Every record is to be printed exactly as written, and any picture in it is skipped.

Document layout detection data:
=-=-=

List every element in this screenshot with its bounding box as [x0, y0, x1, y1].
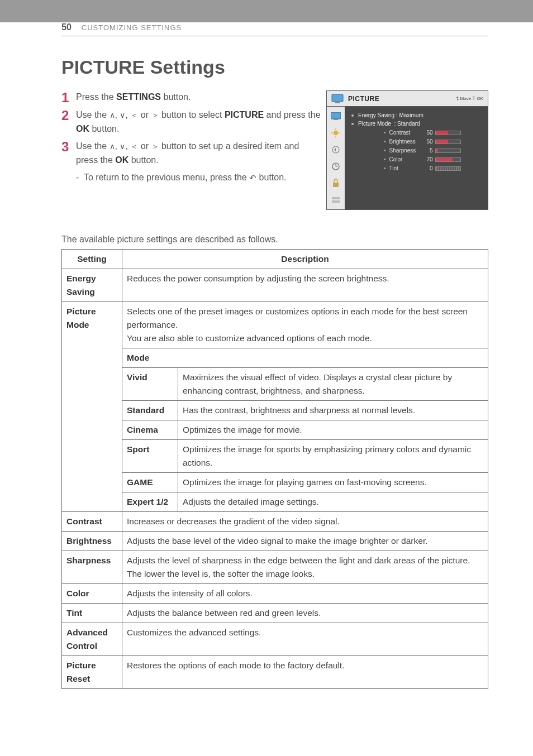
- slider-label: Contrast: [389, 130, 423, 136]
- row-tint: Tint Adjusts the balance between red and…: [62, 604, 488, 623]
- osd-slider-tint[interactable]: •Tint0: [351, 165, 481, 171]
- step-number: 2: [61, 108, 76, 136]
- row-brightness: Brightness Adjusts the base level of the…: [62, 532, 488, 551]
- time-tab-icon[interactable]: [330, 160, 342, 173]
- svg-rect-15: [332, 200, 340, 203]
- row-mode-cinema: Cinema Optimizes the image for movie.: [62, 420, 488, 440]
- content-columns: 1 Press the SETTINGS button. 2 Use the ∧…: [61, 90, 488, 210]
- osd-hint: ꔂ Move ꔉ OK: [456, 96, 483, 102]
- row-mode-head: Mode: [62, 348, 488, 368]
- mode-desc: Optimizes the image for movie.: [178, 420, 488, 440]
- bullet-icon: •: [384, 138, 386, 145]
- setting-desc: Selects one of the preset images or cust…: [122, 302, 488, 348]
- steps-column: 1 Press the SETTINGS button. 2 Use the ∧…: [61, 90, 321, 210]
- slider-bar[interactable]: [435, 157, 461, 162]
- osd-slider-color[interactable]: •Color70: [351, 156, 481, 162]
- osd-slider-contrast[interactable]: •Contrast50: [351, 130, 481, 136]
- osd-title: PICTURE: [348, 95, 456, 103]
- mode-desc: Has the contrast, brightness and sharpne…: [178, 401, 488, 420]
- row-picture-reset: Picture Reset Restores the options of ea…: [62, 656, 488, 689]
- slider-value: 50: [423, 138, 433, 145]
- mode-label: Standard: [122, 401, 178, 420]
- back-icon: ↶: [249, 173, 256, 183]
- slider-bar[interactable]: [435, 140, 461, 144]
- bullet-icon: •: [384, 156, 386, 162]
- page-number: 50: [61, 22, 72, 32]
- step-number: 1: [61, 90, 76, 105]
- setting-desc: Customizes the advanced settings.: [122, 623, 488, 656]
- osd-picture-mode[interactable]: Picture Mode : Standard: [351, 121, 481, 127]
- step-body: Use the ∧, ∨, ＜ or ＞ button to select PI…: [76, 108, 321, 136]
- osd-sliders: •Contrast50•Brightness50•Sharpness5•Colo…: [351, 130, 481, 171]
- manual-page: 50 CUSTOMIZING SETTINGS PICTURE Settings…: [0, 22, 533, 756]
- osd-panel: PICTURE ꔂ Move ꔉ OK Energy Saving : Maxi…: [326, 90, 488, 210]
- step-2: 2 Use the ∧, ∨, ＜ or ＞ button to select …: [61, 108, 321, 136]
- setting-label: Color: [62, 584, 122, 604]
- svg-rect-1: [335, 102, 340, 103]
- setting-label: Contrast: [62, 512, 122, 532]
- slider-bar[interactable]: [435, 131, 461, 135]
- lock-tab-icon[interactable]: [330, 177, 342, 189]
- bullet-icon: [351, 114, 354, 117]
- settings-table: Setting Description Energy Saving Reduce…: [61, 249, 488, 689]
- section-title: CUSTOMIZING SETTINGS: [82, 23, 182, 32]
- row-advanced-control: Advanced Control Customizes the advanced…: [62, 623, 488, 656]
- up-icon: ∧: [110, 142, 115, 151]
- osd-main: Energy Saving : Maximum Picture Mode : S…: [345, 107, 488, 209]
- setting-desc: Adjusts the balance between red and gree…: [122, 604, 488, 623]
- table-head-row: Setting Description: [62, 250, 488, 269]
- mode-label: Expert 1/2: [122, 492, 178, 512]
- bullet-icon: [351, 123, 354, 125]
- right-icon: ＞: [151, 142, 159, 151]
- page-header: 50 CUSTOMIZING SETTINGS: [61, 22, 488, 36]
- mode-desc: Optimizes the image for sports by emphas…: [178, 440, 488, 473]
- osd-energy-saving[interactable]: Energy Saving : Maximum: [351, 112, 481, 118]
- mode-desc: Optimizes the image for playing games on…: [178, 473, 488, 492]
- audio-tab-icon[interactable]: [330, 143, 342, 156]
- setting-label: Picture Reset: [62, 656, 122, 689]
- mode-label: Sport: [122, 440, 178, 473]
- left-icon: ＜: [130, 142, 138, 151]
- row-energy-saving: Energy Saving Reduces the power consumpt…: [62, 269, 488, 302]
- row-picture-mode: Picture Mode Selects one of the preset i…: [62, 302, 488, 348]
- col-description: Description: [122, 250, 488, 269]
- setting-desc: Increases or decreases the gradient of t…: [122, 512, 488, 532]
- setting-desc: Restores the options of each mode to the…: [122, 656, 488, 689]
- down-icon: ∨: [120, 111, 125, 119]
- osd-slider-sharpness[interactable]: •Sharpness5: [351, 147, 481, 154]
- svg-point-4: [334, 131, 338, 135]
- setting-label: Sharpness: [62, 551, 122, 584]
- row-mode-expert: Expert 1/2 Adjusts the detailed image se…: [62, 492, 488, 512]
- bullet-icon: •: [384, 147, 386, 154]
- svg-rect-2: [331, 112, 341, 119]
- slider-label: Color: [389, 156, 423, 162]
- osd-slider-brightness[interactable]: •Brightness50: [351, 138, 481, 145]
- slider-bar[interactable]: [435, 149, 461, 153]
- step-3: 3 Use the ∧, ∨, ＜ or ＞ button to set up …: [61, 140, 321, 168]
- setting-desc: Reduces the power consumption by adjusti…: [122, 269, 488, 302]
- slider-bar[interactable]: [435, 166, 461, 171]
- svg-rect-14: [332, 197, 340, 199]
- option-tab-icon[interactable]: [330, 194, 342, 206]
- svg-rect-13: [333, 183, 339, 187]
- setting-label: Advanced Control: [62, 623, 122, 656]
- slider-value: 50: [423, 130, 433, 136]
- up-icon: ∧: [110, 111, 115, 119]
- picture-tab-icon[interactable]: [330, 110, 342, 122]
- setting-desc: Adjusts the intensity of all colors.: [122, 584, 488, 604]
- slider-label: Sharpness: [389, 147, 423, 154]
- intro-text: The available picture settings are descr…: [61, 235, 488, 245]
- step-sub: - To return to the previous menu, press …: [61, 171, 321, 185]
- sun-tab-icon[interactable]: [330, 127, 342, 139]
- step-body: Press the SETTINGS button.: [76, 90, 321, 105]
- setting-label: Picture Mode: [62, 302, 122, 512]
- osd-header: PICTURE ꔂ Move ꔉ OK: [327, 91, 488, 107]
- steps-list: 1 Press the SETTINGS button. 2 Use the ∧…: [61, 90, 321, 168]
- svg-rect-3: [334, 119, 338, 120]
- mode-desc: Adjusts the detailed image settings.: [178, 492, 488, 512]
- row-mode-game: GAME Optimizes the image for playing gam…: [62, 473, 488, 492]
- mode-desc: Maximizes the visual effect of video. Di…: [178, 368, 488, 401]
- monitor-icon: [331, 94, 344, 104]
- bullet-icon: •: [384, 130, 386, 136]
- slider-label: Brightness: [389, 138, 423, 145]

=-=-=

REPLY TO THE EXERCISE —
List every element in this screenshot with its bounding box as [x0, y0, x1, y1].
- slider-label: Contrast: [389, 130, 423, 136]
- row-tint: Tint Adjusts the balance between red and…: [62, 604, 488, 623]
- osd-slider-tint[interactable]: •Tint0: [351, 165, 481, 171]
- step-number: 2: [61, 108, 76, 136]
- row-brightness: Brightness Adjusts the base level of the…: [62, 532, 488, 551]
- time-tab-icon[interactable]: [330, 160, 342, 173]
- svg-rect-15: [332, 200, 340, 203]
- row-mode-cinema: Cinema Optimizes the image for movie.: [62, 420, 488, 440]
- content-columns: 1 Press the SETTINGS button. 2 Use the ∧…: [61, 90, 488, 210]
- osd-hint: ꔂ Move ꔉ OK: [456, 96, 483, 102]
- row-mode-head: Mode: [62, 348, 488, 368]
- mode-desc: Optimizes the image for movie.: [178, 420, 488, 440]
- bullet-icon: •: [384, 138, 386, 145]
- setting-desc: Selects one of the preset images or cust…: [122, 302, 488, 348]
- steps-column: 1 Press the SETTINGS button. 2 Use the ∧…: [61, 90, 321, 210]
- slider-bar[interactable]: [435, 157, 461, 162]
- osd-slider-color[interactable]: •Color70: [351, 156, 481, 162]
- osd-slider-contrast[interactable]: •Contrast50: [351, 130, 481, 136]
- osd-title: PICTURE: [348, 95, 456, 103]
- mode-desc: Has the contrast, brightness and sharpne…: [178, 401, 488, 420]
- row-picture-reset: Picture Reset Restores the options of ea…: [62, 656, 488, 689]
- slider-value: 50: [423, 138, 433, 145]
- mode-label: Standard: [122, 401, 178, 420]
- back-icon: ↶: [249, 173, 256, 183]
- slider-bar[interactable]: [435, 140, 461, 144]
- bullet-icon: •: [384, 156, 386, 162]
- page-number: 50: [61, 22, 72, 32]
- step-number: 1: [61, 90, 76, 105]
- setting-desc: Customizes the advanced settings.: [122, 623, 488, 656]
- osd-picture-mode[interactable]: Picture Mode : Standard: [351, 121, 481, 127]
- step-body: Use the ∧, ∨, ＜ or ＞ button to select PI…: [76, 108, 321, 136]
- osd-sliders: •Contrast50•Brightness50•Sharpness5•Colo…: [351, 130, 481, 171]
- manual-page: 50 CUSTOMIZING SETTINGS PICTURE Settings…: [0, 22, 533, 756]
- osd-panel: PICTURE ꔂ Move ꔉ OK Energy Saving : Maxi…: [326, 90, 488, 210]
- step-2: 2 Use the ∧, ∨, ＜ or ＞ button to select …: [61, 108, 321, 136]
- setting-label: Color: [62, 584, 122, 604]
- svg-rect-1: [335, 102, 340, 103]
- setting-label: Contrast: [62, 512, 122, 532]
- slider-bar[interactable]: [435, 131, 461, 135]
- lock-tab-icon[interactable]: [330, 177, 342, 189]
- bullet-icon: [351, 114, 354, 117]
- settings-table: Setting Description Energy Saving Reduce…: [61, 249, 488, 689]
- section-title: CUSTOMIZING SETTINGS: [82, 23, 182, 32]
- row-advanced-control: Advanced Control Customizes the advanced…: [62, 623, 488, 656]
- up-icon: ∧: [110, 142, 115, 151]
- osd-main: Energy Saving : Maximum Picture Mode : S…: [345, 107, 488, 209]
- setting-desc: Adjusts the balance between red and gree…: [122, 604, 488, 623]
- table-head-row: Setting Description: [62, 250, 488, 269]
- mode-label: Expert 1/2: [122, 492, 178, 512]
- bullet-icon: [351, 123, 354, 125]
- right-icon: ＞: [151, 142, 159, 151]
- page-header: 50 CUSTOMIZING SETTINGS: [61, 22, 488, 36]
- mode-desc: Optimizes the image for sports by emphas…: [178, 440, 488, 473]
- osd-energy-saving[interactable]: Energy Saving : Maximum: [351, 112, 481, 118]
- mode-desc: Optimizes the image for playing games on…: [178, 473, 488, 492]
- audio-tab-icon[interactable]: [330, 143, 342, 156]
- setting-label: Picture Reset: [62, 656, 122, 689]
- mode-label: Sport: [122, 440, 178, 473]
- left-icon: ＜: [130, 142, 138, 151]
- row-energy-saving: Energy Saving Reduces the power consumpt…: [62, 269, 488, 302]
- row-picture-mode: Picture Mode Selects one of the preset i…: [62, 302, 488, 348]
- col-description: Description: [122, 250, 488, 269]
- setting-desc: Increases or decreases the gradient of t…: [122, 512, 488, 532]
- setting-desc: Restores the options of each mode to the…: [122, 656, 488, 689]
- down-icon: ∨: [120, 111, 125, 119]
- osd-slider-sharpness[interactable]: •Sharpness5: [351, 147, 481, 154]
- svg-point-4: [334, 131, 338, 135]
- setting-label: Sharpness: [62, 551, 122, 584]
- row-mode-expert: Expert 1/2 Adjusts the detailed image se…: [62, 492, 488, 512]
- bullet-icon: •: [384, 147, 386, 154]
- svg-rect-2: [331, 112, 341, 119]
- slider-label: Color: [389, 156, 423, 162]
- osd-slider-brightness[interactable]: •Brightness50: [351, 138, 481, 145]
- slider-bar[interactable]: [435, 149, 461, 153]
- step-3: 3 Use the ∧, ∨, ＜ or ＞ button to set up …: [61, 140, 321, 168]
- setting-desc: Reduces the power consumption by adjusti…: [122, 269, 488, 302]
- slider-bar[interactable]: [435, 166, 461, 171]
- svg-rect-14: [332, 197, 340, 199]
- option-tab-icon[interactable]: [330, 194, 342, 206]
- svg-rect-13: [333, 183, 339, 187]
- setting-label: Advanced Control: [62, 623, 122, 656]
- slider-value: 50: [423, 130, 433, 136]
- up-icon: ∧: [110, 111, 115, 119]
- picture-tab-icon[interactable]: [330, 110, 342, 122]
- setting-desc: Adjusts the intensity of all colors.: [122, 584, 488, 604]
- slider-label: Sharpness: [389, 147, 423, 154]
- intro-text: The available picture settings are descr…: [61, 235, 488, 245]
- step-sub: - To return to the previous menu, press …: [61, 171, 321, 185]
- sun-tab-icon[interactable]: [330, 127, 342, 139]
- step-body: Press the SETTINGS button.: [76, 90, 321, 105]
- setting-label: Picture Mode: [62, 302, 122, 512]
- osd-header: PICTURE ꔂ Move ꔉ OK: [327, 91, 488, 107]
- steps-list: 1 Press the SETTINGS button. 2 Use the ∧…: [61, 90, 321, 168]
- svg-rect-3: [334, 119, 338, 120]
- mode-desc: Adjusts the detailed image settings.: [178, 492, 488, 512]
- row-mode-game: GAME Optimizes the image for playing gam…: [62, 473, 488, 492]
- mode-desc: Maximizes the visual effect of video. Di…: [178, 368, 488, 401]
- monitor-icon: [331, 94, 344, 104]
- bullet-icon: •: [384, 130, 386, 136]
- slider-label: Brightness: [389, 138, 423, 145]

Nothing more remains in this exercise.